Killing by white men is just a part of the background radiation of living in America. It’s business as usual and a normal part of everyday life, like cancer and traffic accidents. Killing by brown men is a threat to national security and a manifestation of “foreign” violence upon America’s sacred soil. It is an evil that calls for drastic measures above and beyond what would constitute a proportionate response. Strange how the gun lobby has so many convinced that changing firearms laws, to any degree whatsoever, is seen as like trying to repeal gravity and the attempted destruction of the entire fabric of American life. Pretty tragic when one considers the combined ignorance of and contempt for the rest of the Consitution that Trump demonstrates is a much greater threat to the Republic than any tinkering of the Second Amendment could ever be.
Is there nothing that can break the back of the US gun lobby? How many hundred more “final straws” do they get to survive?
Also, compare this blase attitude of effortless helplessness to Trump’s obsessive focus on the habits of NFL players during the playing of “The Star Spangled Banner.”

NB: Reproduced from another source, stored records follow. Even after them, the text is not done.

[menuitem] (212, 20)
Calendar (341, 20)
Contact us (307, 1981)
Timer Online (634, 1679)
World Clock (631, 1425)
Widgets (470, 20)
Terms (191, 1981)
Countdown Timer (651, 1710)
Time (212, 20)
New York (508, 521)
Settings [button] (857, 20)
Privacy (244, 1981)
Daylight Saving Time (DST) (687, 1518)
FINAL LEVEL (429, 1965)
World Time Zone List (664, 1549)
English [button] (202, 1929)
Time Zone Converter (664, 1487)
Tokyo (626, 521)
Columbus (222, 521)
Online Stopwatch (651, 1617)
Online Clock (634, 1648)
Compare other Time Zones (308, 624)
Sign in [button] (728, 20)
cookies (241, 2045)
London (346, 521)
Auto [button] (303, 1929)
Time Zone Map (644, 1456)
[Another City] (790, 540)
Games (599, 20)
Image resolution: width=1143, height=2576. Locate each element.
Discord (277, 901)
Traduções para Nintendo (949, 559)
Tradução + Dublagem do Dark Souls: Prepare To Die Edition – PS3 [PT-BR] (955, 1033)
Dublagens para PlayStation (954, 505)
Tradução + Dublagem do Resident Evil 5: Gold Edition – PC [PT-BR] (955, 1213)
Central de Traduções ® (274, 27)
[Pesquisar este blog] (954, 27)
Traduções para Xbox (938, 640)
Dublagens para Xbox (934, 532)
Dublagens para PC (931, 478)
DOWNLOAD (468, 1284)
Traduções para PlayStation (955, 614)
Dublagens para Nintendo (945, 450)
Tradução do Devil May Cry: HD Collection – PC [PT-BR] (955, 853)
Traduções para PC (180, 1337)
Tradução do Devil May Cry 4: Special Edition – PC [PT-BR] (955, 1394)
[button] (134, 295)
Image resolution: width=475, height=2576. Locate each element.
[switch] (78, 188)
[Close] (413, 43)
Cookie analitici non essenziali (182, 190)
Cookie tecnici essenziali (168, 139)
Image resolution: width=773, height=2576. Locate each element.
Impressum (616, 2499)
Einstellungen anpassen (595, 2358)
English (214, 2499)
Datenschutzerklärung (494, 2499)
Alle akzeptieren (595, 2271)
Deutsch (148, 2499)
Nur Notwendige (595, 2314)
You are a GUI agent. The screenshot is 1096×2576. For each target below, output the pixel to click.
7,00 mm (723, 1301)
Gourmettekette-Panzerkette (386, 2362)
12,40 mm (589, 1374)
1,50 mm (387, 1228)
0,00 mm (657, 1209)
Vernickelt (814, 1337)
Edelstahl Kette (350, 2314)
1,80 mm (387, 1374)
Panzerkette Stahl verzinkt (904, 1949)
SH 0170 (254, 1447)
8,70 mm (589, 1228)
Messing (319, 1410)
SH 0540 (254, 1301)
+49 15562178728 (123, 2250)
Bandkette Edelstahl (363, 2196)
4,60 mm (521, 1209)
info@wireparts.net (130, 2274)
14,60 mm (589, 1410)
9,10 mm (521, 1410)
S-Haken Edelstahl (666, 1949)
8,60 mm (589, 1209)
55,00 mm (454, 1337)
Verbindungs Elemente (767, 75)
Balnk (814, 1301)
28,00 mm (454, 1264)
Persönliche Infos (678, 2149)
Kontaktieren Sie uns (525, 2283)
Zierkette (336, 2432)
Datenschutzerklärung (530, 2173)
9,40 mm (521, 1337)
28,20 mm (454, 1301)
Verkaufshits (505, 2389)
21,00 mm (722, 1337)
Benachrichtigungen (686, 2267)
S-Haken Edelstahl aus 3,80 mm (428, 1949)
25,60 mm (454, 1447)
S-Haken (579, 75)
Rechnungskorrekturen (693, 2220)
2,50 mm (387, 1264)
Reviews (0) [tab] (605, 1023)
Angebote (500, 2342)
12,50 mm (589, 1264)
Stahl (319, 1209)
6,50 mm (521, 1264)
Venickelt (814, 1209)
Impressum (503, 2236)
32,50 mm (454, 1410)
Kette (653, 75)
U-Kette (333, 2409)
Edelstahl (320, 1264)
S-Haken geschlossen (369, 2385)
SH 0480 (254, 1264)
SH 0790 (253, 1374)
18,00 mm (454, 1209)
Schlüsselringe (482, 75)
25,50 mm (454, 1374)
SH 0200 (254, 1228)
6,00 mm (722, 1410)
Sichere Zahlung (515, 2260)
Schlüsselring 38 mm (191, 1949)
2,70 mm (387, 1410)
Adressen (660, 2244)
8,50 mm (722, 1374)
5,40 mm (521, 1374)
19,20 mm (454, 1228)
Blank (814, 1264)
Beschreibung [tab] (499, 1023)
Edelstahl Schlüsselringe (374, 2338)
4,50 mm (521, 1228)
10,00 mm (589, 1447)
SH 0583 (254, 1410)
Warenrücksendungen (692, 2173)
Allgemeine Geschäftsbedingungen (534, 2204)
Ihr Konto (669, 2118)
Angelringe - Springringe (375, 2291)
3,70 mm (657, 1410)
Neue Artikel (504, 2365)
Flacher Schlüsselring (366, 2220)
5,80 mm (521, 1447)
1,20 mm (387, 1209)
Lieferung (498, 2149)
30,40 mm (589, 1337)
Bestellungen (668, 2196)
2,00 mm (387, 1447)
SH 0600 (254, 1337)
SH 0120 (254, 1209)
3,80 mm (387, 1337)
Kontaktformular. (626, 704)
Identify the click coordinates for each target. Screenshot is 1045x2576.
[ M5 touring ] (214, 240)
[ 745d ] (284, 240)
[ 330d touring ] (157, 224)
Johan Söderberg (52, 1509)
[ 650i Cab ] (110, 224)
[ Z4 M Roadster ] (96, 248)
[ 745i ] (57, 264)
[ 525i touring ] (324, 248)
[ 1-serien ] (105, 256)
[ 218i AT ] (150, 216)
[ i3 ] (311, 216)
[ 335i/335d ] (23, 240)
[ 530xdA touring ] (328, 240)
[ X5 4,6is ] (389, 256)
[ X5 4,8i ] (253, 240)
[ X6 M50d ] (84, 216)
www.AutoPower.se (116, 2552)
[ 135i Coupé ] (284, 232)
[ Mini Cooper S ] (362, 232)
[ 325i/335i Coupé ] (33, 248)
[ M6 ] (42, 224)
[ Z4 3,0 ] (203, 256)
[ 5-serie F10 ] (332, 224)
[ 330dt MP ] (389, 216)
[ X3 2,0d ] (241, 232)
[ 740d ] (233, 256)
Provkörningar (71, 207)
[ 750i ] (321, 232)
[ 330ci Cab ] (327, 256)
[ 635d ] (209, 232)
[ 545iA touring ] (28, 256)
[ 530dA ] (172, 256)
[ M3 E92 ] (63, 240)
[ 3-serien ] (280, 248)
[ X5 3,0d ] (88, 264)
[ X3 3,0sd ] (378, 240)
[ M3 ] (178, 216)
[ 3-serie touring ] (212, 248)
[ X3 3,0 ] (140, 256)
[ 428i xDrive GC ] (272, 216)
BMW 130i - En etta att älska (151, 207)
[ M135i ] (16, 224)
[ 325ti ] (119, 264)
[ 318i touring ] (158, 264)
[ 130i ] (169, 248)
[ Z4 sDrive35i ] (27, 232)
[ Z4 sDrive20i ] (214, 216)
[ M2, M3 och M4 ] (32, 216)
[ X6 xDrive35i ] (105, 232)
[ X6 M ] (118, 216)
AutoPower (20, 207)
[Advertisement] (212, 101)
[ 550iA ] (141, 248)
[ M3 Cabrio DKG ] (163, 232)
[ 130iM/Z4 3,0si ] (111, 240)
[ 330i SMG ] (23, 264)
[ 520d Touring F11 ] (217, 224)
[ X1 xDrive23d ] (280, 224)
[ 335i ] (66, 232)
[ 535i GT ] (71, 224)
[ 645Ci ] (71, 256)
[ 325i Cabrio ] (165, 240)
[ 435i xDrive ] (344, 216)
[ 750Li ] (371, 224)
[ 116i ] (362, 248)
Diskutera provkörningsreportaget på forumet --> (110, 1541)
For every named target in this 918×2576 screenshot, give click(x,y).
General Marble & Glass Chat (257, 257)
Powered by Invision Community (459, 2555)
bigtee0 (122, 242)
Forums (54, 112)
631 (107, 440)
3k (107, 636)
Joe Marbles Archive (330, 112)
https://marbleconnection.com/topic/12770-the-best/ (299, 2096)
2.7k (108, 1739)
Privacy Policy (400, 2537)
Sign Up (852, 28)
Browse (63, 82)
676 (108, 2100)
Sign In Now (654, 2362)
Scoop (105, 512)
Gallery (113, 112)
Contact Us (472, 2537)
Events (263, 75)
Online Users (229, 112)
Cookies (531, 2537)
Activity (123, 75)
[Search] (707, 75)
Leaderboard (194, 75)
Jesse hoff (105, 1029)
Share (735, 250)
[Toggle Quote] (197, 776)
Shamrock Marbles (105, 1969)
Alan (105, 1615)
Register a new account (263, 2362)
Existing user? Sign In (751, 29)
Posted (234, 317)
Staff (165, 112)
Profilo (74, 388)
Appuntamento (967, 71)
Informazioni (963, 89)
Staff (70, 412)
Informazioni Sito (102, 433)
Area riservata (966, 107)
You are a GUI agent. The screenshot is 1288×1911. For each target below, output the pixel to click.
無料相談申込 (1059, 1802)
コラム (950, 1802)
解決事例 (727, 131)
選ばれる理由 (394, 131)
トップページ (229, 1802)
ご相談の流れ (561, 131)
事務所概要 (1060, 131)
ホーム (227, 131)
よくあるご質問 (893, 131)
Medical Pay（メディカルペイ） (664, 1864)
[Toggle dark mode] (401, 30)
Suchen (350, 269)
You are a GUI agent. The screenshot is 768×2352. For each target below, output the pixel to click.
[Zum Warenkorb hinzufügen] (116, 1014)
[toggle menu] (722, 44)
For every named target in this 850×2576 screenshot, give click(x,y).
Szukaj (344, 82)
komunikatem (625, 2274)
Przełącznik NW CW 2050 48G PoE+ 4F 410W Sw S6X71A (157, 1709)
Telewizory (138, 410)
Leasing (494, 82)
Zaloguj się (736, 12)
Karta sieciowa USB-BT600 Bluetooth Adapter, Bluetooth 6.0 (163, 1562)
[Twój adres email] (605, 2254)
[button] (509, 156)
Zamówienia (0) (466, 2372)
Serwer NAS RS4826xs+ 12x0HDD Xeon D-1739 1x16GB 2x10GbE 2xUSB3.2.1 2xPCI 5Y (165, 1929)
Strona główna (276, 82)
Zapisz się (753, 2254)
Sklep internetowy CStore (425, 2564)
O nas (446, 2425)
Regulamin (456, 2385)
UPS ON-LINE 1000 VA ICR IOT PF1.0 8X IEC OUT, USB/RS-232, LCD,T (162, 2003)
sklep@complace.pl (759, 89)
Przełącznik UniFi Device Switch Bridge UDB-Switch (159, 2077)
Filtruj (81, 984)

Anyway, the rationale for the ‘muslim ban’ is toast now. It was supposedly urgent so that the administration would have 120 days to improve vetting procedures. 291 days in and there is no sign of that at all. If they were at all serious about it, that improved system and the rationale for it would have been rolled out by now. The fact that it hasn’t happened tells you that it was never part of the work programme in the first place. They were probably just hoping to roll the ban over or formalise it somehow on the basis that once it was in place no-one would care.
https://www.facebook.com/144310995587370/photos/a.271728576178944.71555.144310995587370/1711684698849984/?type=3&theater
https://www.facebook.com/144310995587370/photos/a.271728576178944.71555.144310995587370/1711706088847845/?type=3&theater
@Rob:
Another piece of bad faith behind the ‘muslim ban’ was the fact that the ‘120 days’ was quite deceitful. The fact is that some of the many conditions that a prospective immigrant would have to meet have ticking clocks associated with them. Medical clearances, background checks, etc would expire and force people to begin the whole process anew, which could entail multiple years, rather than a mere 4 months. I have no doubt that this was by design.